“Can you hear the sound of hysteria? The subliminal mind fuck America.”
American Idiot dates very badly. It screams of 2003, when Americans were beginning to question the War on Terror and the anti-Iraq movement was in full swing. Its lyrics are an anti-Bush hymn. However it wasn’t until recently that I realised it was 10 years since it actually came out. This meant it was an entire decade since I first bought (or more accurately borrowed from a friend and didn’t give back) my first CD. Obviously, I had to go back and see how it stood up. The surprising answer is very well.
At its heart, it was a concept album exploring the journey of a character called Jesus of Suburbia, a messiah for the anti-establishment movement. He experiences the ups and downs of the American Dream before returning home. It has such a clear narrative that it was even turned into a successful musical of the same name.
It was surprisingly lyrically complex and ambitious. For a stoner punk-rock group who often wrote about masturbation, teen culture and drug use, a political epic was unheard of. By all accounts, the political themes arose by accident. The band were stringing short, 30-second songs together and happened to like the result. They did it again and these became the epic 7-minute songs Jesus of Suburbia and Homecoming that bookend the album’s narrative, a far cry from their usual short, catchy garage-pop songs. Filling in the blanks, the band created a complex story that explored the themes of rage versus love; blind, destruction-filled rebellion or commitment to your beliefs and ethics.
The title song American Idiot also became a surprise hit, and why not? Besides its angry attack on the state of the country in 2003, it’s a rollicking good rock song. Unlike their follow-up album, which packed in as many meaningless buzzwords as possible, the lyrics were a sharp criticism of the air of paranoia and propaganda that had followed 9/11. I didn’t understand all of the lyrics when I first heard it but it still struck a chord with me. It’s a political ‘fuck you’ the Sex Pistols would have been proud of.

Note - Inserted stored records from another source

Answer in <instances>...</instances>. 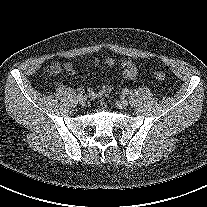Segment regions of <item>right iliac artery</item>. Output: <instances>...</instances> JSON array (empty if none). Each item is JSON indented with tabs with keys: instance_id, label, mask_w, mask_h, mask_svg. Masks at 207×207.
Returning <instances> with one entry per match:
<instances>
[{
	"instance_id": "1",
	"label": "right iliac artery",
	"mask_w": 207,
	"mask_h": 207,
	"mask_svg": "<svg viewBox=\"0 0 207 207\" xmlns=\"http://www.w3.org/2000/svg\"><path fill=\"white\" fill-rule=\"evenodd\" d=\"M78 93H79V95H83L85 93V91H84V89L80 88V89H78Z\"/></svg>"
}]
</instances>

And then there’s that song, which every emo/punk of a certain age knows – Wake Me Up When September Ends. Writing about a time shortly after his father’s death, Armstrong captures the desire to disconnect yourself from the world. It was an emotional ballad that was deeply personal and reminded the world the band had a softer side.
Although the band’s recent hattrick of albums Uno, Dos and Tre flopped, this politically charged album will stand the test of time. With the ambivalence the current NSA revelations are receiving, it’s good to look back to a time when Green Day brought political rebellion into the mainstream, They made it cool to care and that’s no easy these days.